Feature: large Format #3

August 17, 2021

David Tatnall has started an online gallery at View Camera Australia for analogue photos made with both medium and large format cameras. The first exhibition: —August 2021–is now up. It was based around recent work — made within the year to August 2021. I sent 3 images for submission to August 2021, and one of them entitled ‘sea sky earth’, was included in the exhibition. It was made with an old 5×7 Cambo SC 3 monorail in the late autumn/early winter of 2021. It was early in the morning on an over cast day.

The image below is an outtake –that is, one of the 3 images sent for consideration. It is of a local wetland in Victor Harbor on the southern Fleurieu Peninsula. It was also made with a Cambo 5×7 SC3 monorail as a part of an ongoing series of photographing my local area. This is the traditional country of the Ngarrindjeri people.
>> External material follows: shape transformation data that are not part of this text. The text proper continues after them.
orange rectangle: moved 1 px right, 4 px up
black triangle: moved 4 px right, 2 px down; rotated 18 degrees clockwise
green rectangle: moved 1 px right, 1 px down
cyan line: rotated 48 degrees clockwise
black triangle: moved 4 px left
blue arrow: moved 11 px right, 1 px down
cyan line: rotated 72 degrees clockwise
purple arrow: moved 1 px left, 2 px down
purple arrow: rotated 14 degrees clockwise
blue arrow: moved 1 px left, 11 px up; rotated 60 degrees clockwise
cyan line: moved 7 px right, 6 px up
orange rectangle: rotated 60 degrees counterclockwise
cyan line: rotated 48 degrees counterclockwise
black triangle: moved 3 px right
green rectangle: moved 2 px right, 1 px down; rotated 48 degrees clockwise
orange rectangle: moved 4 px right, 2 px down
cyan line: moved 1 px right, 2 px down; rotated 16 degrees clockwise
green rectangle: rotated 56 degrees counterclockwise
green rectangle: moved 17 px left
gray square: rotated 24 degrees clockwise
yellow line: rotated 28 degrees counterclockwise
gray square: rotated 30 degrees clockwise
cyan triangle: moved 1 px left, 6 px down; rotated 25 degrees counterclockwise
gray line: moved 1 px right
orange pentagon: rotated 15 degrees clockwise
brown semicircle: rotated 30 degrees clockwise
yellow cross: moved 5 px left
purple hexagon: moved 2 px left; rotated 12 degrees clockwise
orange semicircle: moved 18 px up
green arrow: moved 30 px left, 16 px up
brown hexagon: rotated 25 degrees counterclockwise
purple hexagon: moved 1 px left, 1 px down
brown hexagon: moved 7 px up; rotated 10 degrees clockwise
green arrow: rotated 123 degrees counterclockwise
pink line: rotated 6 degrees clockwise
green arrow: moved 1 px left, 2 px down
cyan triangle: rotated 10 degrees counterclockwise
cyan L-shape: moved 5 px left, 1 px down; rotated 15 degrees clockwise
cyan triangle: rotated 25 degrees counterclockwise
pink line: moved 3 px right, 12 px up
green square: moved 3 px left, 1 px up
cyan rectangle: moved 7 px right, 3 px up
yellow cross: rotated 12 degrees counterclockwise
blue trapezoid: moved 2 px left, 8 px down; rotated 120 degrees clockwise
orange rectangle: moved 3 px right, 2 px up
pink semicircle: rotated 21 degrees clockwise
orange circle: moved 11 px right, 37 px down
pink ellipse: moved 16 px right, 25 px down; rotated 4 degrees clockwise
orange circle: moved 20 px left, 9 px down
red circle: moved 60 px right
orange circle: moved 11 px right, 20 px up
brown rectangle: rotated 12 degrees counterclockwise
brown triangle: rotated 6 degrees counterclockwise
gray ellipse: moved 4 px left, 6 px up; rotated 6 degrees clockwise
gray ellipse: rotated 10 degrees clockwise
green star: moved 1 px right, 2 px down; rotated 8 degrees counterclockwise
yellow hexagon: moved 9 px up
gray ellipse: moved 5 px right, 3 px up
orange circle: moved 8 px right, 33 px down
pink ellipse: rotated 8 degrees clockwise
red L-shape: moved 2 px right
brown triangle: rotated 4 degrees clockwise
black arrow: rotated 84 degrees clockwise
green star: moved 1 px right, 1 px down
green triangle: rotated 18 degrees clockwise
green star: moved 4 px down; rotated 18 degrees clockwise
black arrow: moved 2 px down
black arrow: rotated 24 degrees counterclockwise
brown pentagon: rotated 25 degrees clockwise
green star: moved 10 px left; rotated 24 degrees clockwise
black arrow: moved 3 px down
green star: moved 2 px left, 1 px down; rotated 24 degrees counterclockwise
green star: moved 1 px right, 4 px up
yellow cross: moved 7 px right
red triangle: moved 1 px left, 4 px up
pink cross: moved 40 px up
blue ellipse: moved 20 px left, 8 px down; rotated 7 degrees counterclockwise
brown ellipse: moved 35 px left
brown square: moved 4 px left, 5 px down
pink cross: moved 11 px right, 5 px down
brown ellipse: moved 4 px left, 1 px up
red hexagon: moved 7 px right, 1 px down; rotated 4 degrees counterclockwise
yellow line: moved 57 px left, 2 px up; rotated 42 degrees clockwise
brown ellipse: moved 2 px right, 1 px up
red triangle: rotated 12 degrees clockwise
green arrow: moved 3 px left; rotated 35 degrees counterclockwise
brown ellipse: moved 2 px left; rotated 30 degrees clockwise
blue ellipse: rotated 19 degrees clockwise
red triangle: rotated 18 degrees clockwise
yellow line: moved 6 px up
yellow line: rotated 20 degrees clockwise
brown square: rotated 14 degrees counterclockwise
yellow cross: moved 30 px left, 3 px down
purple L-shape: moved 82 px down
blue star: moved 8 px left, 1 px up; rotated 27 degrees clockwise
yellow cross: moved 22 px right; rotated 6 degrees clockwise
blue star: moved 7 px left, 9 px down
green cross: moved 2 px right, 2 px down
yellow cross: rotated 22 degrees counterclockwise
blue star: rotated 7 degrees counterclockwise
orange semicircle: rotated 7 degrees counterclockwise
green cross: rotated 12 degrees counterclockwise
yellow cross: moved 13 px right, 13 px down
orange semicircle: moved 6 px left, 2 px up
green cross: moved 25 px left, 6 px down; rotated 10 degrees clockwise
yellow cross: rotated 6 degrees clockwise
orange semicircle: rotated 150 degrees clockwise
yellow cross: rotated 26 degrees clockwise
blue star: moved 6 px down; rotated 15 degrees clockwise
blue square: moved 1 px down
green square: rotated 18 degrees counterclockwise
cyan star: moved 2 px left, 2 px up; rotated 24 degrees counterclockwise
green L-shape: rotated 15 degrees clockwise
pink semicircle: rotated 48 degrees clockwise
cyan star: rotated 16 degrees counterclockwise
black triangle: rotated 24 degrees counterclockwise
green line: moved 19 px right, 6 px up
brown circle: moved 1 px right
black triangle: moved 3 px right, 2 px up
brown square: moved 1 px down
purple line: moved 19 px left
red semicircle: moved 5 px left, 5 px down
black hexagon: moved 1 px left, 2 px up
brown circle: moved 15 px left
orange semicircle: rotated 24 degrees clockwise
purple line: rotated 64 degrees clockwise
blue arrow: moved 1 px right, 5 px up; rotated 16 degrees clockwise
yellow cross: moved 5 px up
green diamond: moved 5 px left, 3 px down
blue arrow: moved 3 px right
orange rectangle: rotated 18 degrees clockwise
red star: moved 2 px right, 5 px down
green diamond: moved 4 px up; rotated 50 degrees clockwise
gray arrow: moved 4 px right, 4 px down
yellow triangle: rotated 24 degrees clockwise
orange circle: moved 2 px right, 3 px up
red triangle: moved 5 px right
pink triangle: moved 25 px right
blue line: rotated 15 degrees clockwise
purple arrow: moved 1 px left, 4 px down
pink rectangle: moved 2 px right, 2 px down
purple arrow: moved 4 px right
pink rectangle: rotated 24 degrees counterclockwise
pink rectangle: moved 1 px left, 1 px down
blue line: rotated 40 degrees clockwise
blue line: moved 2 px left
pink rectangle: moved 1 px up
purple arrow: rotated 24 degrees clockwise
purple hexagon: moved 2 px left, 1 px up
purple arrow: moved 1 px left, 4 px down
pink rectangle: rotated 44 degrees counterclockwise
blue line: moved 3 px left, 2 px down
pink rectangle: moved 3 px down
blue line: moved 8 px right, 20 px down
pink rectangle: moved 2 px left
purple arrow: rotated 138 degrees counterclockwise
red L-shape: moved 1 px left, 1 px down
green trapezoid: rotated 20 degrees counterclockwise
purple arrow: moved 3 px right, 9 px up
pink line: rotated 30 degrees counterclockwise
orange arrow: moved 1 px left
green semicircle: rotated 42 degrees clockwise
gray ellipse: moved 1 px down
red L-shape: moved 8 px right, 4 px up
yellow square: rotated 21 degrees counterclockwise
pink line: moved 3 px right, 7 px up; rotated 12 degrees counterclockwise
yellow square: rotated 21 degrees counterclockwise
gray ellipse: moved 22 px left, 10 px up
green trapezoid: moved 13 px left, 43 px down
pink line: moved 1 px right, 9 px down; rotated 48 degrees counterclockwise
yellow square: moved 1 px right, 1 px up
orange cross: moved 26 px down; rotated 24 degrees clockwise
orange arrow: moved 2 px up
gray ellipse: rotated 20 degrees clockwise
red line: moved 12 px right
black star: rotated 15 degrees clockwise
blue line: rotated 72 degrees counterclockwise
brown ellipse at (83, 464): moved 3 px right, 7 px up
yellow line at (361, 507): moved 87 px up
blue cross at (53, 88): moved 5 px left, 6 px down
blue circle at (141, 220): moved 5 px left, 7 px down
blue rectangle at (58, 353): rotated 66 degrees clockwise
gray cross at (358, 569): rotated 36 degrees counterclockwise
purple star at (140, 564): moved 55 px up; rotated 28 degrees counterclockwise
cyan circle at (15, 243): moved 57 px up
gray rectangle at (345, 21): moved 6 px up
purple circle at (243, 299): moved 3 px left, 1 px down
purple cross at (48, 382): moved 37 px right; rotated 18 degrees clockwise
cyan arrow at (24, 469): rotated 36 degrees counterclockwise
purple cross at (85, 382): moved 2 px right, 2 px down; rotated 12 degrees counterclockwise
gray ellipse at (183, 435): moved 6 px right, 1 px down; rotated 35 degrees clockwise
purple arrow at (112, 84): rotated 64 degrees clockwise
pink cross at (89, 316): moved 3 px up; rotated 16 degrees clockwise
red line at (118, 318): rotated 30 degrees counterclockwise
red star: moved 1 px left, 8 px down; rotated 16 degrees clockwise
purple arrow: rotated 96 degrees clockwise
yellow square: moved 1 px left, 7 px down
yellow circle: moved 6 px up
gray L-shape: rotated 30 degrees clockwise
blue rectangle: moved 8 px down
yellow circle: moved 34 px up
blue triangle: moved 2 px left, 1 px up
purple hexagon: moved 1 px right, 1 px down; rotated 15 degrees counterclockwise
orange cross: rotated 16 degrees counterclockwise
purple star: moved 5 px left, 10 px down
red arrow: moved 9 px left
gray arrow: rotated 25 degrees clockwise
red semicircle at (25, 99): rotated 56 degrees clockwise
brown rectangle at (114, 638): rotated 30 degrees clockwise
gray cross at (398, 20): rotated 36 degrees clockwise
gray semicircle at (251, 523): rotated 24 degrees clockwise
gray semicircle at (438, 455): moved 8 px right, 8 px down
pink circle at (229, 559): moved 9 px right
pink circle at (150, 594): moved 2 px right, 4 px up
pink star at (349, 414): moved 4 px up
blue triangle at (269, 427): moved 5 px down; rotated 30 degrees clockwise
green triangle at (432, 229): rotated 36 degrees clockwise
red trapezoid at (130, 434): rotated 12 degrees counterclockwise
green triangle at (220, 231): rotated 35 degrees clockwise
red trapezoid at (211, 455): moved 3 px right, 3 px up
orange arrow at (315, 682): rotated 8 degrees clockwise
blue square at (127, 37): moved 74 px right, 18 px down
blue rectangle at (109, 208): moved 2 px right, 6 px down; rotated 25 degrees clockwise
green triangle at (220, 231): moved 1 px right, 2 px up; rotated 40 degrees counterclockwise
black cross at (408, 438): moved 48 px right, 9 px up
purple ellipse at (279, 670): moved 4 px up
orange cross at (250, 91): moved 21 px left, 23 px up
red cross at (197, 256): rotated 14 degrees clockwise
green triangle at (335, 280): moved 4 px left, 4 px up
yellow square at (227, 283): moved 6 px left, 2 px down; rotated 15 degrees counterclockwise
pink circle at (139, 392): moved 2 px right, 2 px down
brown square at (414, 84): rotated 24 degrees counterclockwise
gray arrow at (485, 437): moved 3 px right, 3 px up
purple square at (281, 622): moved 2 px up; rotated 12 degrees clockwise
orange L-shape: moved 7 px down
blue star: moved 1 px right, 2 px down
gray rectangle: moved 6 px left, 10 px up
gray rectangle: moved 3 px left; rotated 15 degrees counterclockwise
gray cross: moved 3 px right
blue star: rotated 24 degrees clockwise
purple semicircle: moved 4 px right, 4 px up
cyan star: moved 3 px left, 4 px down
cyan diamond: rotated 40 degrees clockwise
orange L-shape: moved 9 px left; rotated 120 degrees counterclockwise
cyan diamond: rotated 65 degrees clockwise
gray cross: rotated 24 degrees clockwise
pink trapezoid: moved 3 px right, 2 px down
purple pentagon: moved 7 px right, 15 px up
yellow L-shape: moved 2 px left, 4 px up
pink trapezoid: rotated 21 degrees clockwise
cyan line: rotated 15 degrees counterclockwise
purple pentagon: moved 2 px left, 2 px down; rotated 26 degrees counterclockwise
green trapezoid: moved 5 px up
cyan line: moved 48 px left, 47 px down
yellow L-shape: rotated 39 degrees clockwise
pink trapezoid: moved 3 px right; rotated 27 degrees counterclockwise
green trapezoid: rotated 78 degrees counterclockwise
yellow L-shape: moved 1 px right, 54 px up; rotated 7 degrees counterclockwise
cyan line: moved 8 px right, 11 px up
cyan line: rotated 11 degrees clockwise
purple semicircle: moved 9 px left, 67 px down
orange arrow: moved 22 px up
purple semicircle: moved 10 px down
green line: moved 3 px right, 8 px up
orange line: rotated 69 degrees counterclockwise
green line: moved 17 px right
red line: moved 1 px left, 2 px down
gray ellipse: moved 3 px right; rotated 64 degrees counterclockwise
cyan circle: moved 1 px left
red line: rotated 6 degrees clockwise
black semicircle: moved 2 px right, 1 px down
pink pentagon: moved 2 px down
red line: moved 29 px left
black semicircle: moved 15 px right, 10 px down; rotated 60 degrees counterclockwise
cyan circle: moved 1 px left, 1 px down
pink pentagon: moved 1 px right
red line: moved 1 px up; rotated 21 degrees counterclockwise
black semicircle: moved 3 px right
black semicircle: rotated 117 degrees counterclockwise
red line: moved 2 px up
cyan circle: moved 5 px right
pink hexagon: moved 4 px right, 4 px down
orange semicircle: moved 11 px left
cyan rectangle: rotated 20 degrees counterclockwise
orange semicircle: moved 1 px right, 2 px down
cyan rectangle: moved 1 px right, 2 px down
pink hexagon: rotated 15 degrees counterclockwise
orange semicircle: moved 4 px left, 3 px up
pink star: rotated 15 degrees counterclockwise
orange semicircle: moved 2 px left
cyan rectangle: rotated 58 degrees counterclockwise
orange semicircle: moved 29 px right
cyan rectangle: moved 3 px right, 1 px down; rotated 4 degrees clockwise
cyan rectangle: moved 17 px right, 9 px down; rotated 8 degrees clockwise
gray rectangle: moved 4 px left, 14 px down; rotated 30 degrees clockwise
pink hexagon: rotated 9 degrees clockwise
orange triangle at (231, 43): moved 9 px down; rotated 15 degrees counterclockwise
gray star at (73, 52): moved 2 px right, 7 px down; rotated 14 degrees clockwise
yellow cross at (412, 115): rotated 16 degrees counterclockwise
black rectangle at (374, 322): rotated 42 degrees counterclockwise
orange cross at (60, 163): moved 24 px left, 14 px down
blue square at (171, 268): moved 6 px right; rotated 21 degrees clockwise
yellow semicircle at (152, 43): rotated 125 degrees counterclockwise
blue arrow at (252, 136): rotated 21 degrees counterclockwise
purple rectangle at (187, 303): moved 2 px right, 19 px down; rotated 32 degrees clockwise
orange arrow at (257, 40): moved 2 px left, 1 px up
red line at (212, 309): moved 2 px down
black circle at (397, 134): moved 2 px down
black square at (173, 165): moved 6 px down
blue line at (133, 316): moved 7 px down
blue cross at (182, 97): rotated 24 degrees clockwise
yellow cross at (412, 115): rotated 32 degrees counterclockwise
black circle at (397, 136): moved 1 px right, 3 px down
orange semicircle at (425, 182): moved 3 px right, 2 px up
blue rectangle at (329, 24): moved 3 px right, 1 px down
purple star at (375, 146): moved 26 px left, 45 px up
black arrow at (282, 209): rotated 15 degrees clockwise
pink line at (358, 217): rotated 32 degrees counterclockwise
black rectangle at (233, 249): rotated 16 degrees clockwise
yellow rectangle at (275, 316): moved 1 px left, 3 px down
Hindmarsh River estuary, Victor Harbor, 2021

There are some great images in the exhibition, and it showcases both the strength of large format photography and the diversity of analogue photography in Australia. The audience response to the online August 2021 exhibition has been extremely positive. As a result of the positive audience response David Tatnall plans to do another online exhibition in October. It is a good idea.

Hopefully these images will help to uplift the mood of the people in Sydney and Melbourne, who have been in lockdown for some time; and those people in Brisbane and Adelaide have been in and out of lockdown; and those in Canberra who have recently gone into lockdown. People are anxious and under stress with the rolling lockdowns, which are designed to contain the spread of the highly contagious Delta variant of Covid-19 by severely limiting people’s movement.